The plaintiff alleges that on May 2, 1904, he and one C. B. Ackley purchased defendant's livery business, good will, and property, consisting of the usual equipment for conducting such a business, located in the village of Bloomer in this state; that they paid for such business, property, and good will the sum of $800; and that defendant duly transferred it to them upon payment of the specified consideration. The defendant, as a condition of such sale and transfer, covenanted and agreed as follows: “And I do further covenant and agree to and with the parties of the second part and their heirs, executors, and administrators that I will not engage in the livery business, either directly or indirectly, or be or become in any manner employed or connected with such buisness in the village of Bloomer in the county of Chippewa and state of Wisconsin so long as the said parties of the second part or either of them or their heirs, executors or administrators shall engage in such livery business within said village.” The plaintiff has acquired from C. B. Ackley all rights, interest, and causes of action arising out of such contract, and since such transfer has been and is now engaged in conducting the livery business so purchased from defendant. The complaint further alleges: “That the said defendant in violation of said agreement and shortly after the making of the same and prior to the time of the commencement of this action returned to and commenced conducting the livery business at said village of Bloomer and ______ has been engaged and is still engaged and continues in the business of letting horses and rigs for hire in said village.” The complaint demands as relief that defendant be restrained from conducting a livery business in violation of his contract and for the recovery of $1,000 damages, claimed to have been sustained before the commencement of this action on account of defendant's violation of the contract. The defendant demurred to the complaint on the ground that it appears upon the face of the complaint that the same does not state facts sufficient to constitute a cause of action. The court made an order sustaining the demurrer and plaintiff duly filed an exception. This is an appeal from such order.Henry Lebeis, Jr. (W. H. Stafford, of counsel), for appellant.

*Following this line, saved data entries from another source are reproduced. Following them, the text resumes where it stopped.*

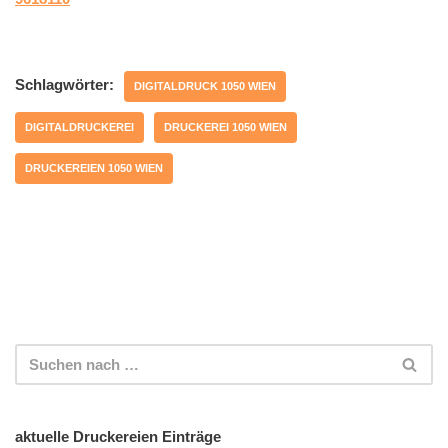
Schlagwörter:
DIGITALDRUCK 1050 WIEN
DIGITALDRUCKEREI
DRUCKEREI 1050 WIEN
DRUCKEREIEN 1050 WIEN
aktuelle Druckereien Einträge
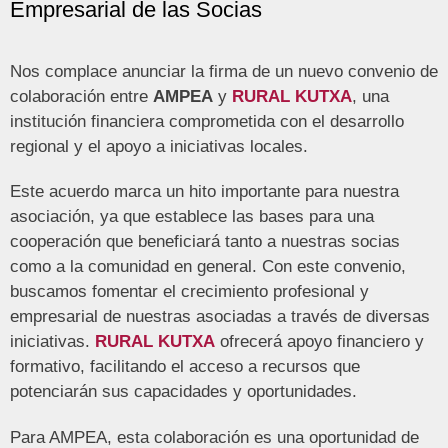
Empresarial de las Socias
Nos complace anunciar la firma de un nuevo convenio de
colaboración entre
AMPEA
y
RURAL KUTXA
, una
institución financiera comprometida con el desarrollo
regional y el apoyo a iniciativas locales.
Este acuerdo marca un hito importante para nuestra
asociación, ya que establece las bases para una
cooperación que beneficiará tanto a nuestras socias
como a la comunidad en general. Con este convenio,
buscamos fomentar el crecimiento profesional y
empresarial de nuestras asociadas a través de diversas
iniciativas.
RURAL KUTXA
ofrecerá apoyo financiero y
formativo, facilitando el acceso a recursos que
potenciarán sus capacidades y oportunidades.
Para AMPEA, esta colaboración es una oportunidad de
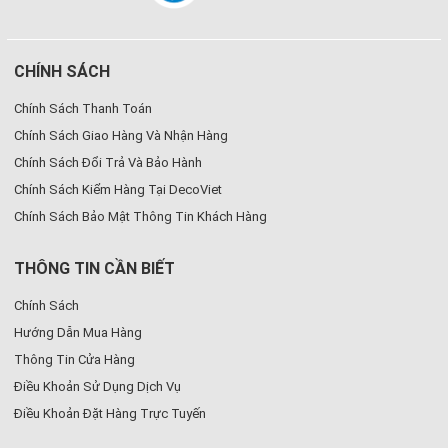
CHÍNH SÁCH
Chính Sách Thanh Toán
Chính Sách Giao Hàng Và Nhận Hàng
Chính Sách Đổi Trả Và Bảo Hành
Chính Sách Kiểm Hàng Tại DecoViet
Chính Sách Bảo Mật Thông Tin Khách Hàng
THÔNG TIN CẦN BIẾT
Chính Sách
Hướng Dẫn Mua Hàng
Thông Tin Cửa Hàng
Điều Khoản Sử Dụng Dịch Vụ
Điều Khoản Đặt Hàng Trực Tuyến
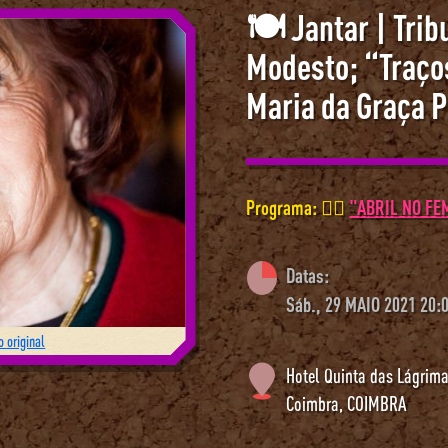
🍽 Jantar | Trib
Modesto; “Traço
Maria da Graça P
Programa: 🦹‍♀️
"ABRIL NO FE
Datas:
Sáb., 29 MAIO 2021 20:
 original
Hotel Quinta das Lágrim
Coimbra
,
COIMBRA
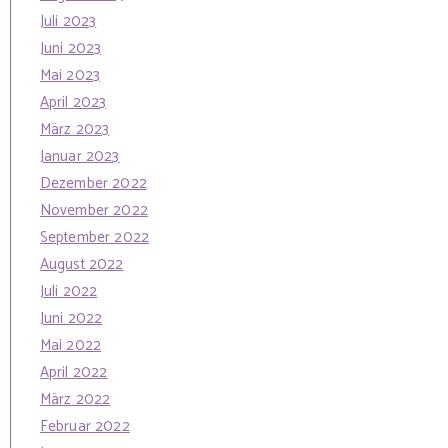
Juli 2023
Juni 2023
Mai 2023
April 2023
März 2023
Januar 2023
Dezember 2022
November 2022
September 2022
August 2022
Juli 2022
Juni 2022
Mai 2022
April 2022
März 2022
Februar 2022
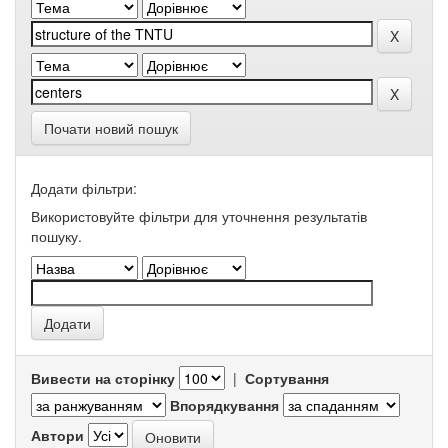
Почати новий пошук
Додати фільтри:
Використовуйте фільтри для уточнення результатів
пошуку.
Вивести на сторінку
|
Сортування
Впорядкування
Автори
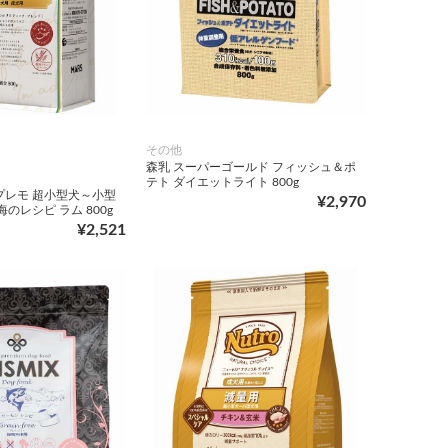
その他
森乳 スーパーゴールド フィッシュ＆ポ
テト ダイエットライト 800g
プレモ 超小型犬～小型
¥2,970
海のレシピ ラム 800g
¥2,521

W. M. Bowe, for respondent.

SIEBECKER, J. (after stating the facts).

The only ground of objection urged to the complaint is that the contract upon which recovery is claimed by the plaintiff is in restraint of trade and the courts therefore will not enforce it nor consider the question of injury resulting from its breach. Contracts in restraint of trade have been repeatedly considered by this court and held to be void as against public policy, “unless limited, as to time, space, and extent of trade, to what is reasonable under the circum stances of the case, because they tend to deprive the public of the services of the persons in those capacities in which they are most useful, and also tend to expose the publicto the evils of monopoly.” Tecktonius v. Scott, 110 Wis. 441, 86 N. W. 672. Condemnation of contracts of this nature has been quite universal by the courts, upon the ground that no person should be permitted to so contract as to preclude himself from following a lawful occupation for the benefit of himself and of those dependent upon him, or to deprive the public of his industry. The vital question in the consideration of every such question is whether the restraint imposed is reasonable under the circumstances with reference to “the situation, business, and objects of the parties,” and if “the restraint contracted for appears to have been for a just and honest purpose, for the protection of the legitimate interests of the party in whose favor it is imposed, reasonable as between...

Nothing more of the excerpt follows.